In our last post we profiled nationally recognized architect Bloodgood Tuttle – an architect whose work was recognized nationwide, and who came to Grosse Ponte to work on a few select projects.

This week we continue with this theme, by profiling another architect in the same mold with a designer who only created one home in our community, however during his career had worked on a large number of projects throughout the United States

Welcome to the work of Harrie T. Lindeberg, a nationally recognized architect best known for designing spectacular country houses in the United States for prominent families during the 1910’s, 20’s and 30’s. Many of his projects centered on designing residences in the upscale suburbs and countryside around New York City, Houston, Chicago, Minneapolis and Detroit. His commissions came from many noted families including the Du Pont’s, the Havemeyer’s, and the Doubleday’s to name but a few.

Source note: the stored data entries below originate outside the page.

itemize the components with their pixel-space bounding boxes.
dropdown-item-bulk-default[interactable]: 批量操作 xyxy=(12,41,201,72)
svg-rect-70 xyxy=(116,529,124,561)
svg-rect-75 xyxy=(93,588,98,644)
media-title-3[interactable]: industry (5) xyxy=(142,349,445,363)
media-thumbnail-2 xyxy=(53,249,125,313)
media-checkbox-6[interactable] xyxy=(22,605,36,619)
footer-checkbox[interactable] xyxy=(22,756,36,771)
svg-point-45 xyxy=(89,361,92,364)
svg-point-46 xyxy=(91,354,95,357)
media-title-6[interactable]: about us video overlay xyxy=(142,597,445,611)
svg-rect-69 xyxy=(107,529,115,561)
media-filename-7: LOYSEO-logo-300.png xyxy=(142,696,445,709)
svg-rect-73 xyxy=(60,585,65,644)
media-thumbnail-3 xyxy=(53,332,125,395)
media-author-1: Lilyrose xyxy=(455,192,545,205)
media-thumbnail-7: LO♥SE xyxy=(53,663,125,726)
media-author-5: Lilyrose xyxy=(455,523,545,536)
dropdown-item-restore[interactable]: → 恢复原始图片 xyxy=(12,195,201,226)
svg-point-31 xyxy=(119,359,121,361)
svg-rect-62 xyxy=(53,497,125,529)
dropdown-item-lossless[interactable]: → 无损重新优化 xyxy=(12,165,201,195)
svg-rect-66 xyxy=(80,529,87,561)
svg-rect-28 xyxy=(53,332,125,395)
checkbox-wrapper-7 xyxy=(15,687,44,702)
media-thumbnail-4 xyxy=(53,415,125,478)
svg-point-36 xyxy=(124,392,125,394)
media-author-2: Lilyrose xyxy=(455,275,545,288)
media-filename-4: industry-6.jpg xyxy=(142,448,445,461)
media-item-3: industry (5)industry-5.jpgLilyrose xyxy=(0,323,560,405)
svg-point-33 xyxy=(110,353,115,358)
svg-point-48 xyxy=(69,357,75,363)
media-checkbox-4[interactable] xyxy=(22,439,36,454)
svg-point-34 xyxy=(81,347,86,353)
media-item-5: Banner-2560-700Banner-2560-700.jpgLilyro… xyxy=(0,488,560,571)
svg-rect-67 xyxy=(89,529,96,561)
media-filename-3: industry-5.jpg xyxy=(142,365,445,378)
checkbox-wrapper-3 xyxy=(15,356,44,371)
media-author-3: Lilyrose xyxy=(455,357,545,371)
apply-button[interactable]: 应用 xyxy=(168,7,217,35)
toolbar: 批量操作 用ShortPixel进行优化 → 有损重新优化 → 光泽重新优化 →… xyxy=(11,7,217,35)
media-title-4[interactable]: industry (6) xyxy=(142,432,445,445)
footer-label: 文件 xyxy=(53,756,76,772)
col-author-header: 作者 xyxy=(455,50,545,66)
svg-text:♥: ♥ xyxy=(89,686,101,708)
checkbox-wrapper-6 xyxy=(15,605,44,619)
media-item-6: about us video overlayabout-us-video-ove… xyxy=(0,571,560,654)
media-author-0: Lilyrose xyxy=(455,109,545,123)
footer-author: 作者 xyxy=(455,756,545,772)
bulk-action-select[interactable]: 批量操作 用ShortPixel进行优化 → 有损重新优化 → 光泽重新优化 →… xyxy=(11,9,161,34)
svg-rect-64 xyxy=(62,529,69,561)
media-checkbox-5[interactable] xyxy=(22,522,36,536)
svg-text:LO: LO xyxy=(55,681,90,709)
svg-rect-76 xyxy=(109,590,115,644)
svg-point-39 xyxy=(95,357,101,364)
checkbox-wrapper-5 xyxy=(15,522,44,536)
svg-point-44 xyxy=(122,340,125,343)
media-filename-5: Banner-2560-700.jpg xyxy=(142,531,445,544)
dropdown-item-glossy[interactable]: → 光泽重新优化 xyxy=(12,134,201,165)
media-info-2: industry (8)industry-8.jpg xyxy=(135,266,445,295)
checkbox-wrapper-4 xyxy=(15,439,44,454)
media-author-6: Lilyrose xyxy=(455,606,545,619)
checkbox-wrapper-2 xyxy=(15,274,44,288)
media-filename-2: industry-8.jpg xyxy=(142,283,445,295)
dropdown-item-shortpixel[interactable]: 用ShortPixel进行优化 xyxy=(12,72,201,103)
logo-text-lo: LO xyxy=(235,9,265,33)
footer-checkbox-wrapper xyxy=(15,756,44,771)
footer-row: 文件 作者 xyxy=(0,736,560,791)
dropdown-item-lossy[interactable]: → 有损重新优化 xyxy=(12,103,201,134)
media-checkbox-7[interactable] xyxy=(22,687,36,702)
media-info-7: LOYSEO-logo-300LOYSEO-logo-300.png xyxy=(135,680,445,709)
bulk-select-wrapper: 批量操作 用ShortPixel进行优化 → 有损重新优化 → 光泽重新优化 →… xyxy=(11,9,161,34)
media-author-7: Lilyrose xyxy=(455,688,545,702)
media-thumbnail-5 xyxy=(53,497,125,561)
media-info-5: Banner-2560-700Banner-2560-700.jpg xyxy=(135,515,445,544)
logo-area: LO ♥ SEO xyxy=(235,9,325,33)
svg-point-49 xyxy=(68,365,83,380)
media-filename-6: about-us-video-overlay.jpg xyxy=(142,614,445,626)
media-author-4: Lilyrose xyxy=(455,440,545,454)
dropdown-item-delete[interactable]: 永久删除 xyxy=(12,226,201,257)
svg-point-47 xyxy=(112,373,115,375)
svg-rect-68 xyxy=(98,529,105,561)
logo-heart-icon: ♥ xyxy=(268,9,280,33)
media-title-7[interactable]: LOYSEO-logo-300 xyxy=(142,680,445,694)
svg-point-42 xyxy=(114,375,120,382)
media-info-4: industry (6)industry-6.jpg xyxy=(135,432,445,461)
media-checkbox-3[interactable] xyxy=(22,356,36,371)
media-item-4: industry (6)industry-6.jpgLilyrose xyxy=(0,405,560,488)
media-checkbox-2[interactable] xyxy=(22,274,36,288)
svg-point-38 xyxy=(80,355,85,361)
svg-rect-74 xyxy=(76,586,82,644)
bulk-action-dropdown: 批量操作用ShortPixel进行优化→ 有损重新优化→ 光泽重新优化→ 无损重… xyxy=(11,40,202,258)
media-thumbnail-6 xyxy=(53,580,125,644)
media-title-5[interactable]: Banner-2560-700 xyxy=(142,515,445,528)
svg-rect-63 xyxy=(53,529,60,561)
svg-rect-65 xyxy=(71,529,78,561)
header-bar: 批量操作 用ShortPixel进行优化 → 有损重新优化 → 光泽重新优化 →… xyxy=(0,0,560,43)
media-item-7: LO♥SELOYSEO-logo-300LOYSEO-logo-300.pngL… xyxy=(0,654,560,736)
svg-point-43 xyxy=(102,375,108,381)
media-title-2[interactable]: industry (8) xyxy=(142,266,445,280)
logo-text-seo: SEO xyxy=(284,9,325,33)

Doubleday Estate – Courtesy of architecturaldigest.com

Doubleday Estate – Courtesy of Wikipedia

The son of Swedish parents, Harrie T. Lindeberg, was born in New Jersey, 1879. He studied architecture at the National Academy of Design from 1898 to 1901, and began his career as an assistant draftsman with the noted firm of McKim, Mead and White. Source: Wikipedia. In 1906 Lindeberg and fellow McKim, Mead & White draftsman Lewis Colt Albro, started their own firm. It was a partnership that lasted until 1914, after which Lindeberg established his own practice, and worked on a wide variety of projects, from large country estates to suburban villas.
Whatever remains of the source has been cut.